§ **About this task**:
Nothing but the lines from the one that contains "定落地，歌迷们可以尽情感受音乐、美食、美景与独特" to the end of the records should be printed, both ends included, exactly as given.
★ ★ ★ ★ ★ ★ ★
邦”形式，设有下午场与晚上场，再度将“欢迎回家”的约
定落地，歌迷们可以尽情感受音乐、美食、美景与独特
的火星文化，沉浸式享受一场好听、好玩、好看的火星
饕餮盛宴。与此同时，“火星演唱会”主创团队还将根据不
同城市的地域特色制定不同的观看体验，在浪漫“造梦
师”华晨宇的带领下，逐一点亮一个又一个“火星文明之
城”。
★ ★ ★ ★ ★ ★ ★
§ **Output for this task**:
定落地，歌迷们可以尽情感受音乐、美食、美景与独特
的火星文化，沉浸式享受一场好听、好玩、好看的火星
饕餮盛宴。与此同时，“火星演唱会”主创团队还将根据不
同城市的地域特色制定不同的观看体验，在浪漫“造梦
师”华晨宇的带领下，逐一点亮一个又一个“火星文明之
城”。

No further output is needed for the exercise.